Смерть не пугает меня, а нынче — меньше, чем когда-либо. Мне приходит на ум Сократ, которого глупость сумела убить, но не победить. Ибо у глупости, какой бы властью и силой она ни обладала, как бы ни запугивала людей, нет будущего, потому что у нее нет прошлого. И она абсолютна, абсолютна в действительности, а не в своем воображении, как церковь. Каждое поколение открывает ее заново. Но люди мыслящие продолжают мыслить, тайный заговор мысли делает успехи — возможно, он никогда не достигнет цели, но никогда и не откажется от нее, пока человек спрашивает: почему мы страдаем? И пока будет жив другой, в памяти которого хранится ответ: «Причина всего человеческого, в том числе и страданий, — сам человек. Человек — источник и своего ничтожества, и своего величия. Человек, и только он один, — источник своей истины, то есть наивысшего своего достижения».

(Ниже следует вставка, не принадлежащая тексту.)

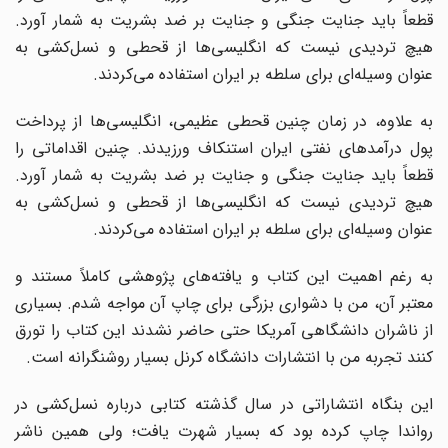
قطعاً باید جنایت جنگی و جنایت بر ضد بشریت به شمار آورد.
هیچ تردیدی نیست که انگلیسی‌ها از قحطی و نسل‌کشی به
عنوان وسیله‌ای برای سلطه بر ایران استفاده می‌کردند.
به علاوه، در زمان چنین قحطی عظیمی، انگلیسی‌ها از پرداخت
پول درآمدهای نفتی ایران استنکاف ورزیدند. چنین اقداماتی را
قطعاً باید جنایت جنگی و جنایت بر ضد بشریت به شمار آورد.
هیچ تردیدی نیست که انگلیسی‌ها از قحطی و نسل‌کشی به
عنوان وسیله‌ای برای سلطه بر ایران استفاده می‌کردند.
به رغم اهمیت این کتاب و یافته‌های پژوهشی کاملاً مستند و
معتبر آن، من با دشواری بزرگی برای چاپ آن مواجه شدم. بسیاری
از ناشران دانشگاهی آمریکا حتی حاضر نشدند این کتاب را تورق
کنند تجربه من با انتشارات دانشگاه کرنل بسیار روشنگرانه است.
این بنگاه انتشاراتی در سال گذشته کتابی درباره نسل‌کشی در
رواندا چاپ کرده بود که بسیار شهرت یافت؛ ولی همین ناشر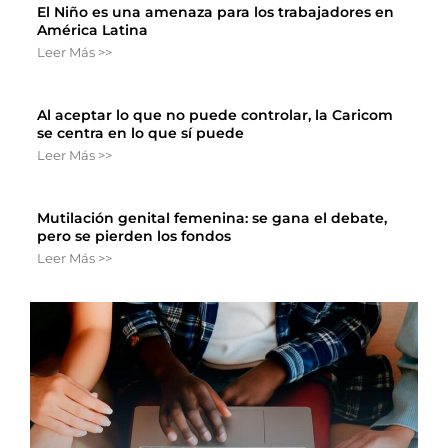
El Niño es una amenaza para los trabajadores en
América Latina
Leer Más >>
Al aceptar lo que no puede controlar, la Caricom
se centra en lo que sí puede
Leer Más >>
Mutilación genital femenina: se gana el debate,
pero se pierden los fondos
Leer Más >>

— Слабо, профессор, для заключительного монолога очень слабо. Возможно, галерка и разразилась бы аплодисментами — если бы она была здесь и могла понять вас. И чтобы окончательно доказать вам ваш провал, сообщу, что мятежник Унтербергер был повешен через два часа после вынесения приговора. Вы боролись за жизнь мертвеца — пусть эта парабола напомнит вам о смысле вашей собственной жизни!
Глава четвертая
Наступил день. Штеттен так и не увидел, как сереет «зеленый рассвет». Он устало брел по проселку, едва прикрытому снегом: ближайшая станция пригородной железной дороги была далеко, так что идти ему придется, наверное, около часа. С того момента, как он — mironton, mironton, mirontaine — отправился на гражданскую войну, прошло всего семнадцать часов. Но теперь он, даже если бы у него снова появилось такое настроение, не мог помахать своей тростью — полицейский обломал ее о его спину. Штеттен подобрал серебряный набалдашник и теперь сжимал его в кармане пальто — ему казалось, что тот придает ему уверенность. Он запретил себе думать о прелате и разговоре с ним. Он произнес так много слов, теперь они казались ему ненужными. Ни одно из них даже не приблизилось к цели, все они служили прелату лишь поводом унизить просителя. Неужели он разучился говорить с людьми — а может быть, никогда не умел? Во всяком случае, решил Штеттен, сейчас уже поздно рассуждать об этом. Был ли он эпигоном «протухшего» восемнадцатого века или обломком девятнадцатого, страдавшего манией величия, — с веком двадцатым, судя по всему, он не имел ничего общего. Что значила близость в пространстве по сравнению с этим отчуждением во времени? Пусть мертвые тешатся сознанием своего бессмертия, времени у них вечность, но в этом им не помешает даже их небытие. «Я — предвестник двадцать первого века, монсиньор, поэтому мы не понимаем друг друга». Нет, прелат все прекрасно понимает, он тоже любит поговорить, и школа у него хорошая.